The decision to prohibit song titles applies to all existing as well as future tunes, and it is a total repudiation of an age-old system that players have come to regard as a fundamentally flawed failure.
“We’ve been using the old nomenclature for hundreds of years, and it has been an utter disaster,” said Council member and old-time icon Dirk Powell, a very ancient man who has tirelessly promoted old-time music among modern humans.
Old-time fiddle tunes tend to quickly mutate as a result of aural transmission, a highly error-prone process. Within a few short generations a single old-time melody may evolve into many completely different ones in separate parts of the country.
Interestingly, several of the greatest old-time fiddlers ever to live were legally deaf, which often hindered their ability to faithfully reproduce a melody and added to the rapid creation of musical variation.
Unfortunately, most of the variant tunes have retained their progenitors’ original titles, leading to widespread confusion and all-too-common jam session disasters.
“So often in a session, you request a tune by name, say, Chinquapin Hunting, or Blackberry Blossom, or Lost Indian, or Buffalo Gals, or Silver Spear, or Cumberland Gap, or Indian Ate The Woodcock, or Bonaparte’s Retreat, or Backstep Cindy, or Paddy on the Turnpike, or East Virginia, or Five Miles From Town, or Fire on the Mountain, or Polly Put the Kettle On, or Molly Put the Kettle On, or Ducks On the Millpond, or whatever. Everybody says they know it, so you count it off, and each of the nine people in the jam starts playing something completely different,” said musicologist B. Krakauer, a banjo player.
“Train wrecks like those are fatal to group music making, and they certainly aren’t helping our genre’s reputation,” said Foghorn Stringband’s Sammy Lind, who stopped using song titles years before the Council’s ruling.
In addition to the multiple-identity issue that has so badly hampered old-time music, the separate problem of song title loss has proved tremendously vexing.
If, by some miracle, a fiddle tune manages to survive in a recognizable form, more often than not its name is forgotten by the wayside.
“At that point the only function of a tune’s title is to torment you during all your waking hours for not knowing it,” said Powell, on behalf of the Council.

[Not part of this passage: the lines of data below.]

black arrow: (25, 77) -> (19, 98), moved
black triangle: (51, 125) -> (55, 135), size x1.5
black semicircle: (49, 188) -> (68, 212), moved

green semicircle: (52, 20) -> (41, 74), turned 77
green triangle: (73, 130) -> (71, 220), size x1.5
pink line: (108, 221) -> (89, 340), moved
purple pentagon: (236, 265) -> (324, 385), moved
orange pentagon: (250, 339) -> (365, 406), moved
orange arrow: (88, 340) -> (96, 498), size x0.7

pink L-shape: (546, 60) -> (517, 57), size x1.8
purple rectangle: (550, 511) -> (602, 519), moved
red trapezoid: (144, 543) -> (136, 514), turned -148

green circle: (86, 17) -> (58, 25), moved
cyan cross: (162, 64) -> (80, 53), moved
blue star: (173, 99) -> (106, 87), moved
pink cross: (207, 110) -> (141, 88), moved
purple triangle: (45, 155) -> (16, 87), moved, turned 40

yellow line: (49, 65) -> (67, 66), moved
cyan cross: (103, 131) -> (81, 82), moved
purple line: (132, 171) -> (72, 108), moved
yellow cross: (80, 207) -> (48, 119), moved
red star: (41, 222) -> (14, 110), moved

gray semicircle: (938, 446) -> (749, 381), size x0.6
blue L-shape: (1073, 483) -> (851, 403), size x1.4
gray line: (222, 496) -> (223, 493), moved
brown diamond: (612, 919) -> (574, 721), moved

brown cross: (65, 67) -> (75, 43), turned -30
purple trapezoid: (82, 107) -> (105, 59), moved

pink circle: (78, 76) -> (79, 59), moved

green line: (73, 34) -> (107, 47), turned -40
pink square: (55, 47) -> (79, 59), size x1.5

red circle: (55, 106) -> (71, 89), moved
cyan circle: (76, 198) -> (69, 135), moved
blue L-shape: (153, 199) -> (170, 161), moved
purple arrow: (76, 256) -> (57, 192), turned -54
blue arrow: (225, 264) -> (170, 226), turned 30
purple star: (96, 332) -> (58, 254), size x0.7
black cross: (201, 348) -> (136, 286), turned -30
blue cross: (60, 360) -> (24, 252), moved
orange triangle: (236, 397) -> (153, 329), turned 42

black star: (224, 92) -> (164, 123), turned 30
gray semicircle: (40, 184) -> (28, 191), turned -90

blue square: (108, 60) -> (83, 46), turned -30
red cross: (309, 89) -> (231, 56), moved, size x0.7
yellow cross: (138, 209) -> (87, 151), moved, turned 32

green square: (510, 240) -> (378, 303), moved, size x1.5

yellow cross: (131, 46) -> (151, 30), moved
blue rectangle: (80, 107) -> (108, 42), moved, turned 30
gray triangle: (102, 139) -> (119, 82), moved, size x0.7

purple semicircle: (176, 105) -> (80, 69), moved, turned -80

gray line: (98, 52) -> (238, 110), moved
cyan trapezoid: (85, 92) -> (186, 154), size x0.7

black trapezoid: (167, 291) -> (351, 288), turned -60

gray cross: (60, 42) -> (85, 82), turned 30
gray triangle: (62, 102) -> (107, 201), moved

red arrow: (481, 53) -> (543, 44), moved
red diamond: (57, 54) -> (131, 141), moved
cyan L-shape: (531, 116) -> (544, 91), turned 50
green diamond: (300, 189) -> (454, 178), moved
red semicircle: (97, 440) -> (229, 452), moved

“Yes, my existence is a living hell,” commented fiddler Rayna Gellert.
Indeed, at fiddlers’ conventions many old-time musicians start drinking first thing in the morning, probably to dull these horrible nagging feelings.
“I will miss the titles a little bit, but it’s not like they ever made much sense to anyone,” said Chris Thile, a prominent advocate of the new reference system.
“I mean, what is a Chinquapin, anyway?”